Problem: Which lines in the records below contain the word "fice"? Copy each of them.

[Saved entries]
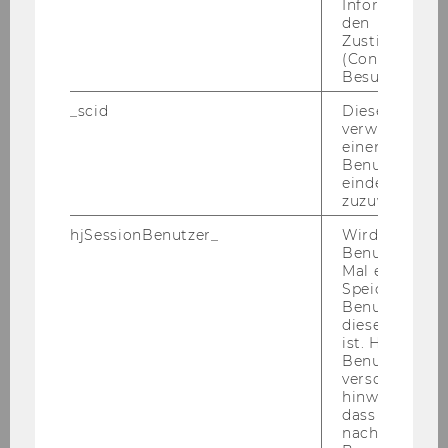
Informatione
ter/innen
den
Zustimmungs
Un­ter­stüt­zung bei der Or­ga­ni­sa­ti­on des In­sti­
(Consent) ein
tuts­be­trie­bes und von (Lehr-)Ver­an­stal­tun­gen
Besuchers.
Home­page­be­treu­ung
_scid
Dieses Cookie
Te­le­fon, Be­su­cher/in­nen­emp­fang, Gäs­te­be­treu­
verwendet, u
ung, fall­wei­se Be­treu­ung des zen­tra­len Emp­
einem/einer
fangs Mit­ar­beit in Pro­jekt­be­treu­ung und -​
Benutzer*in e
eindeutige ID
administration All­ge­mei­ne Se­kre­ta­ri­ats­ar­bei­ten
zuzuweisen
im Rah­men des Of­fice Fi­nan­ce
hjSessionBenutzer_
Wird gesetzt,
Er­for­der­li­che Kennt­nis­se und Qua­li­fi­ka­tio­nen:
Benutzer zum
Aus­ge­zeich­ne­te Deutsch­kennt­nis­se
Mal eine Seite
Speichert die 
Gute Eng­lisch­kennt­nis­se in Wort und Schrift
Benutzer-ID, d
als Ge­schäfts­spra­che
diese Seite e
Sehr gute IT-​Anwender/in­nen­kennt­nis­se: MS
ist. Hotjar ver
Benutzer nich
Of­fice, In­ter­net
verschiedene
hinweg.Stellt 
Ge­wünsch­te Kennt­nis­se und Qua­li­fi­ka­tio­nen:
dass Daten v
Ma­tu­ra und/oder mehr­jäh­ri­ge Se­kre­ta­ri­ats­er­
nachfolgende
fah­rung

Result of the task:
im Rah­men des Of­fice Fi­nan­ce
Of­fice, In­ter­net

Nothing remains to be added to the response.